▶ **Collection entries**
----------

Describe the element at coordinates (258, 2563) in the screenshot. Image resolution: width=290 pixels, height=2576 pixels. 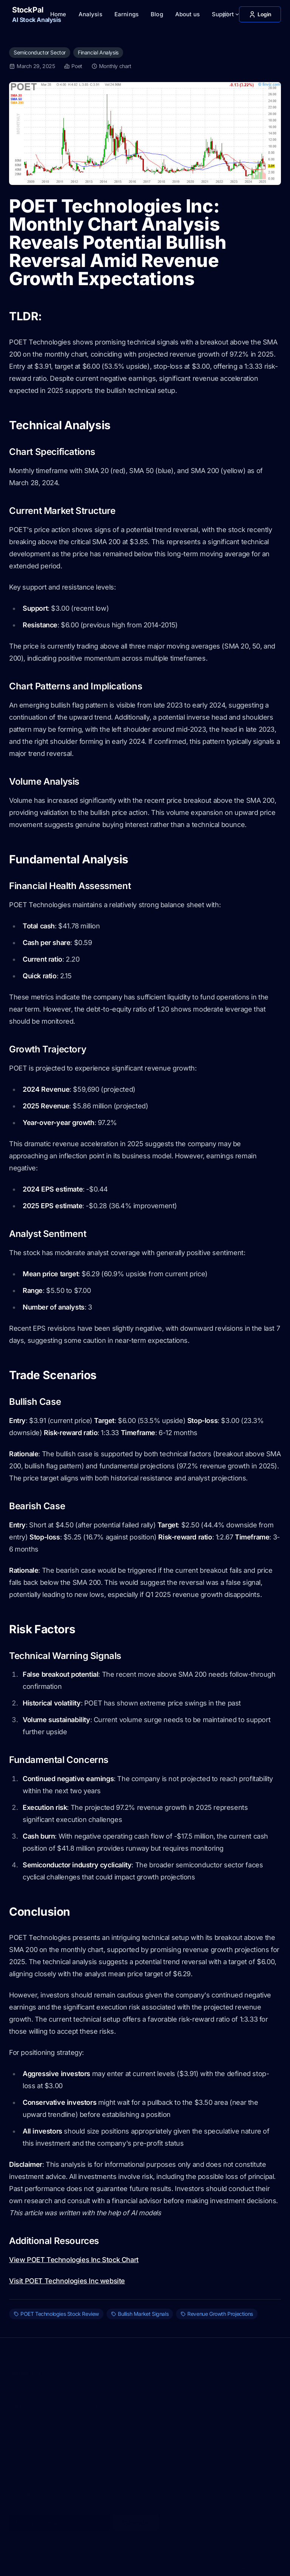
I see `[Facebook]` at that location.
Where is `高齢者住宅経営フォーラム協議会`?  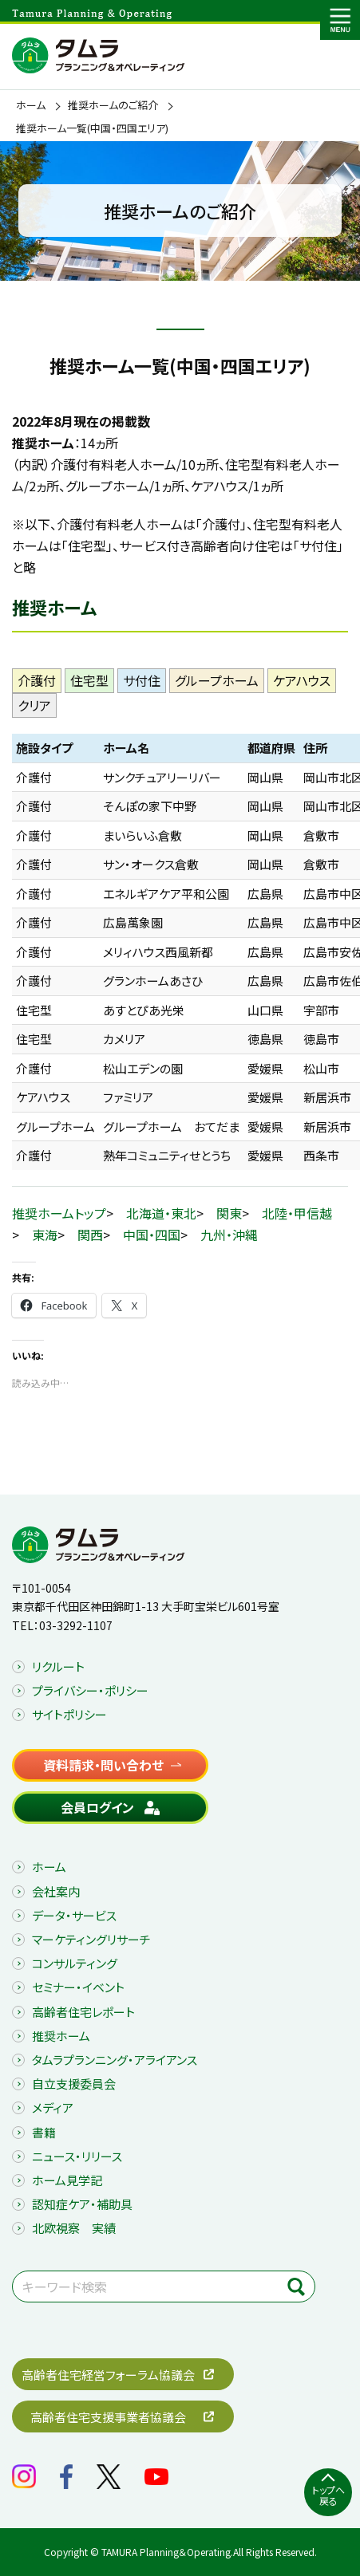
高齢者住宅経営フォーラム協議会 is located at coordinates (108, 2374).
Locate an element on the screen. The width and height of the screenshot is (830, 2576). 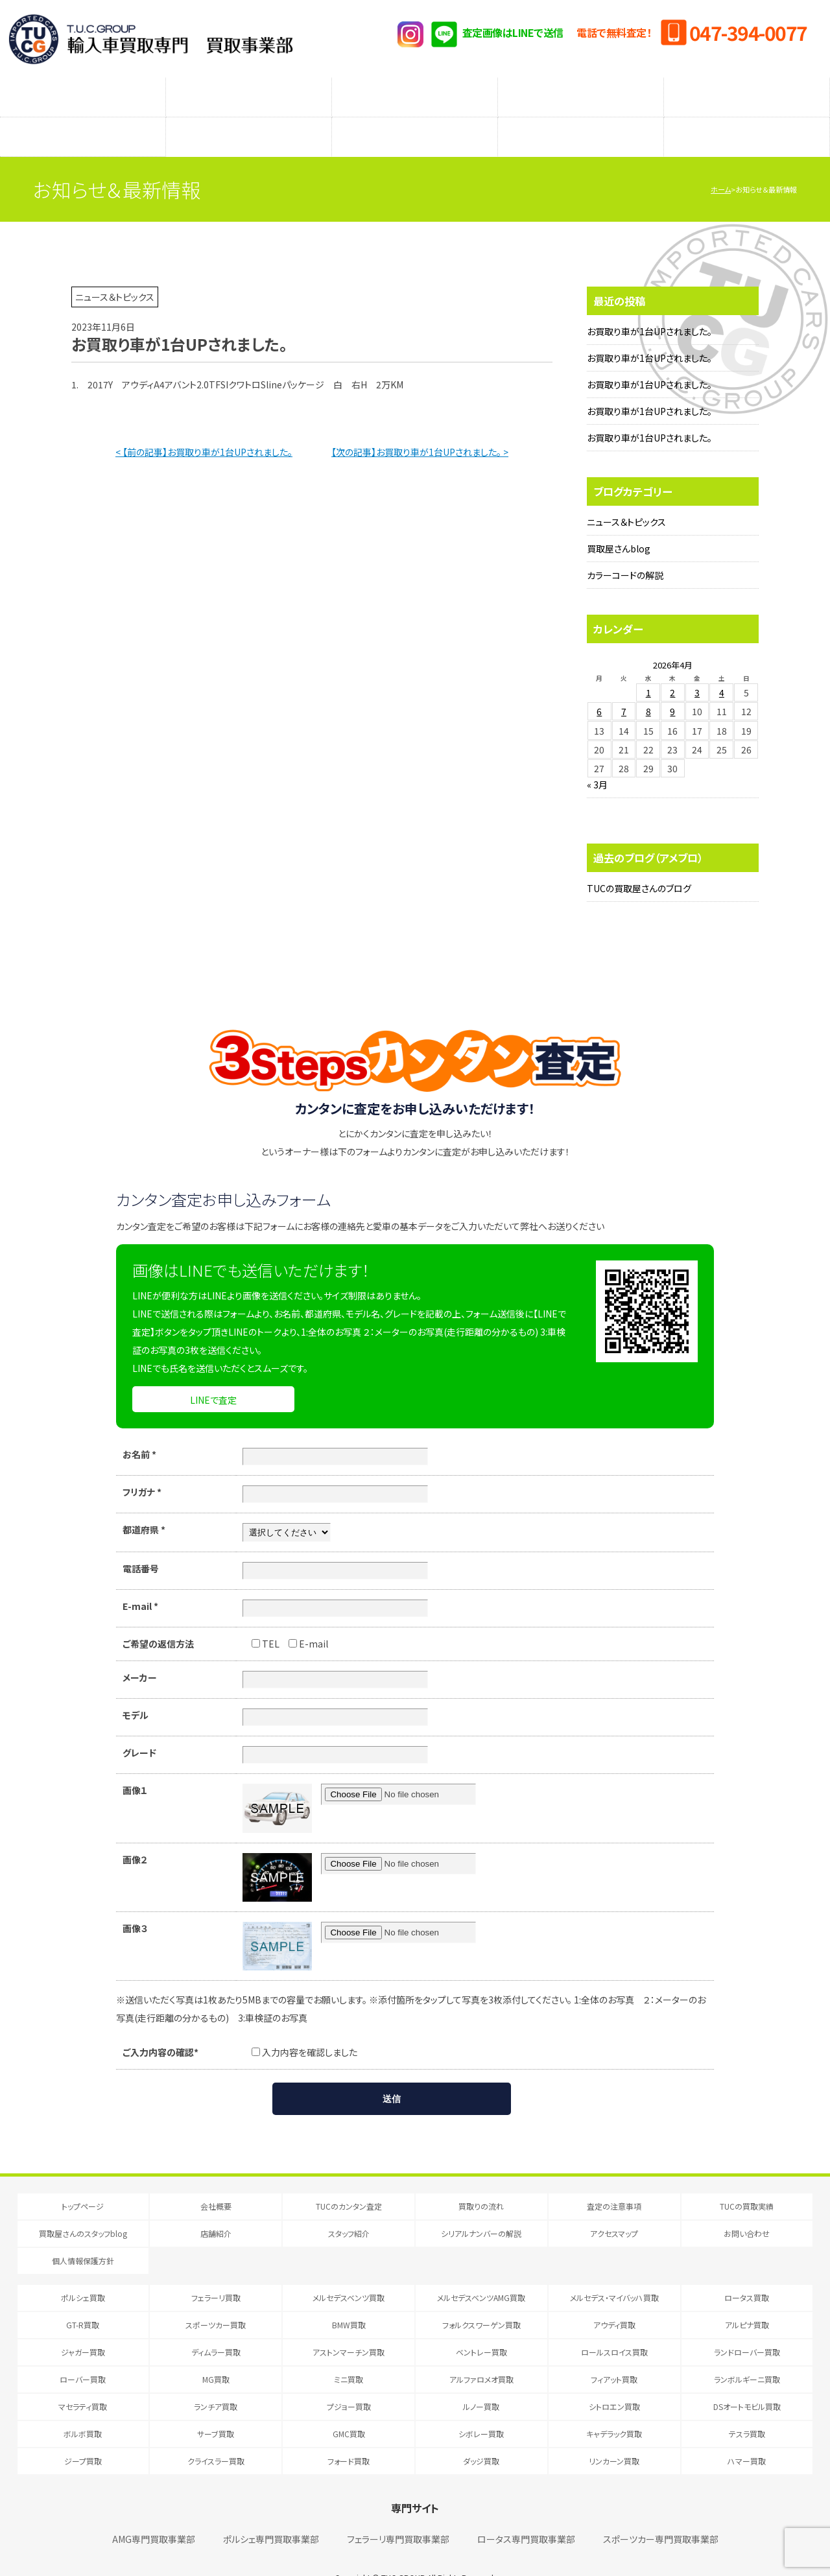
お買取り車が1台UPされました。 is located at coordinates (649, 305).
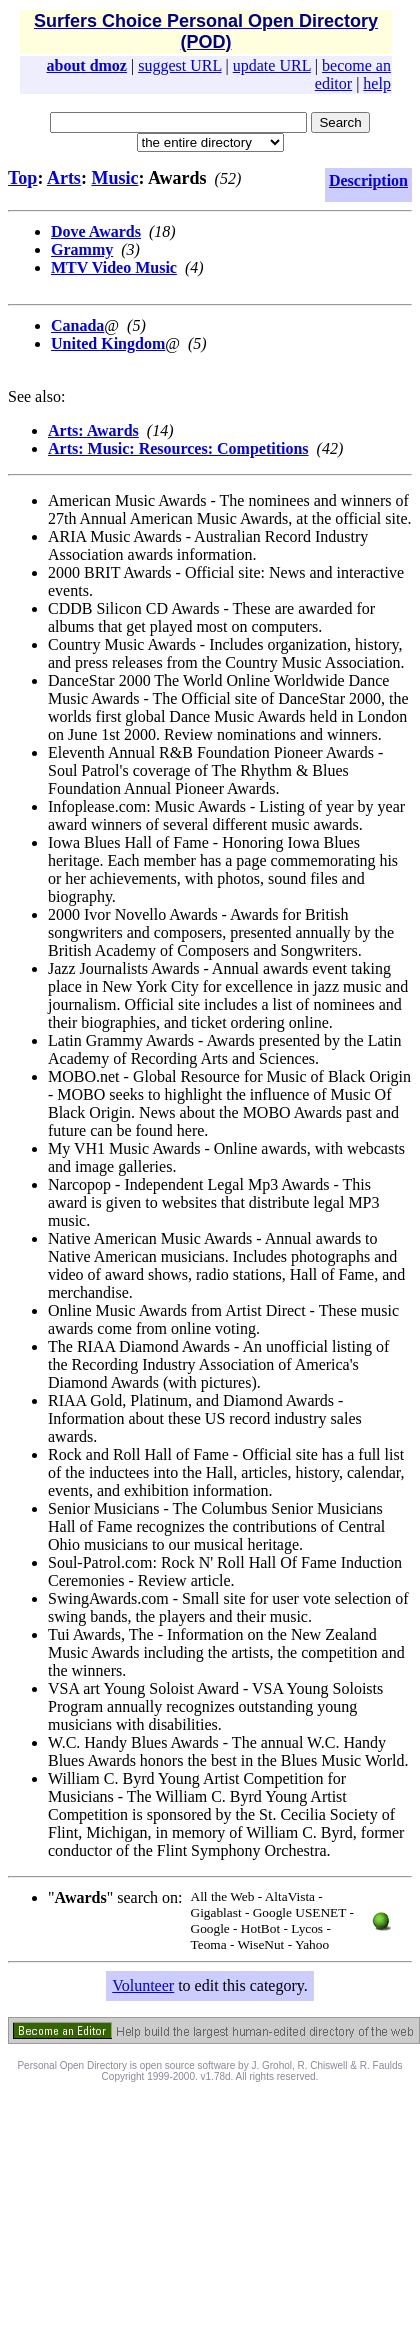 The width and height of the screenshot is (420, 2341). What do you see at coordinates (87, 65) in the screenshot?
I see `about dmoz` at bounding box center [87, 65].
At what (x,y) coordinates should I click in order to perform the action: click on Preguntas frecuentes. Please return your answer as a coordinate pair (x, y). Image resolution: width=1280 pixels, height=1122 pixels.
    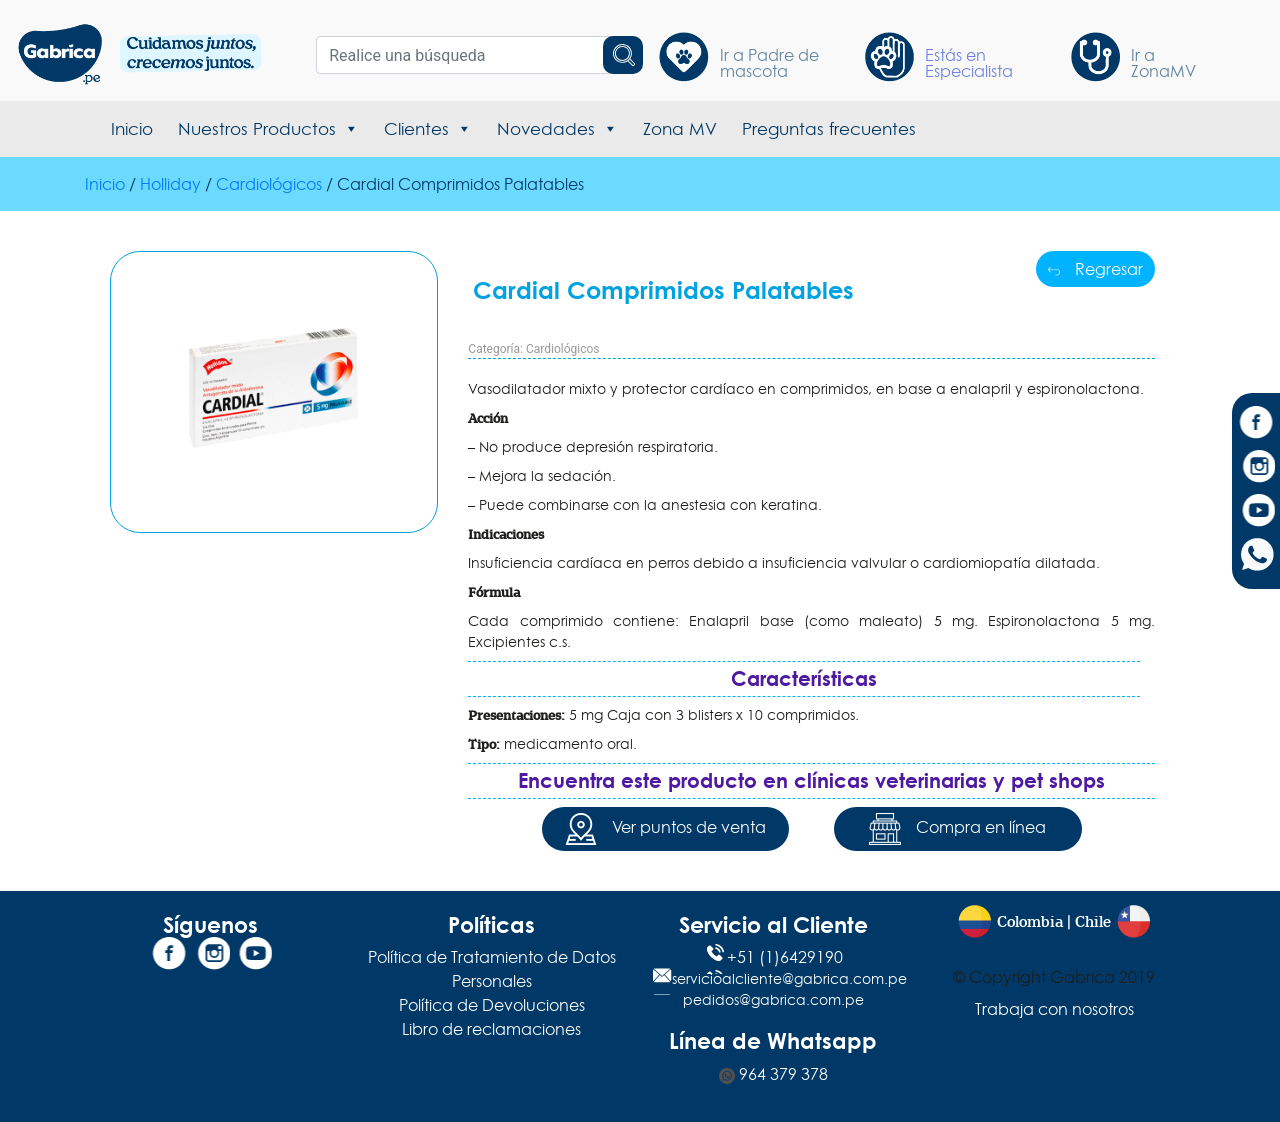
    Looking at the image, I should click on (829, 129).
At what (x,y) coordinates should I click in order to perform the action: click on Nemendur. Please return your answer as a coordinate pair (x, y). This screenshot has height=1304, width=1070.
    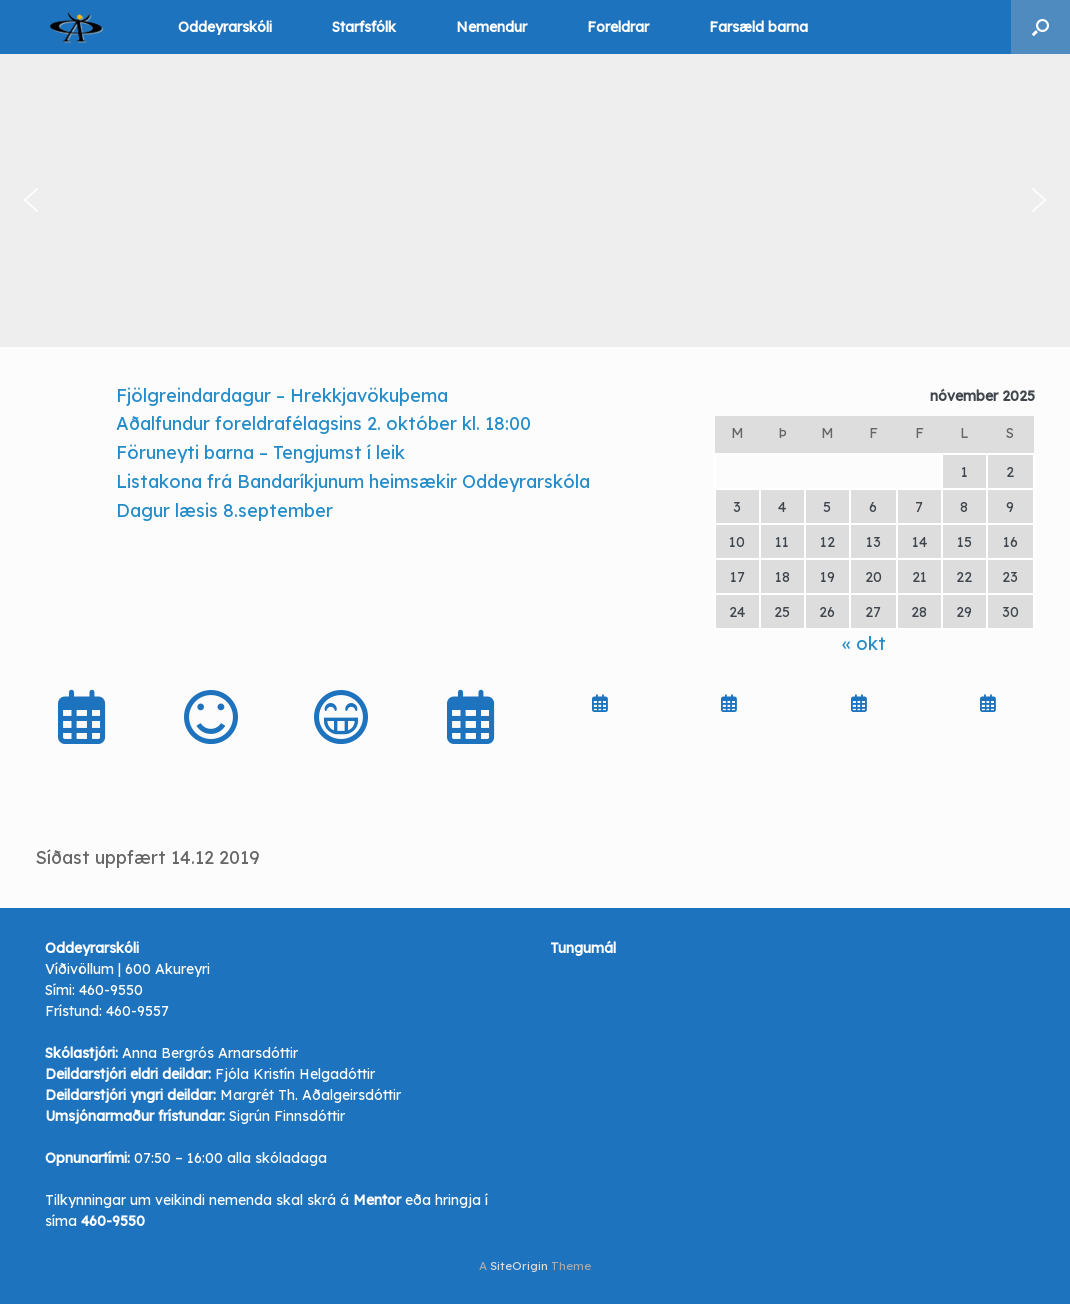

----------

▶ **Required work**
The copy you output must match the entries above exactly, except that it has no pictures.

▶ **Response**
Describe the element at coordinates (258, 2563) in the screenshot. Image resolution: width=290 pixels, height=2576 pixels. 
I see `[Facebook]` at that location.
Where is `高齢者住宅経営フォーラム協議会`?  
高齢者住宅経営フォーラム協議会 is located at coordinates (108, 2374).
Locate an element on the screen. The width and height of the screenshot is (830, 2576). 
お買取り車が1台UPされました。 is located at coordinates (649, 305).
 The width and height of the screenshot is (420, 2341). What do you see at coordinates (87, 65) in the screenshot?
I see `about dmoz` at bounding box center [87, 65].
At what (x,y) coordinates should I click in order to perform the action: click on Preguntas frecuentes. Please return your answer as a coordinate pair (x, y). Image resolution: width=1280 pixels, height=1122 pixels.
    Looking at the image, I should click on (829, 129).
At what (x,y) coordinates should I click in order to perform the action: click on Nemendur. Please return your answer as a coordinate pair (x, y). This screenshot has height=1304, width=1070.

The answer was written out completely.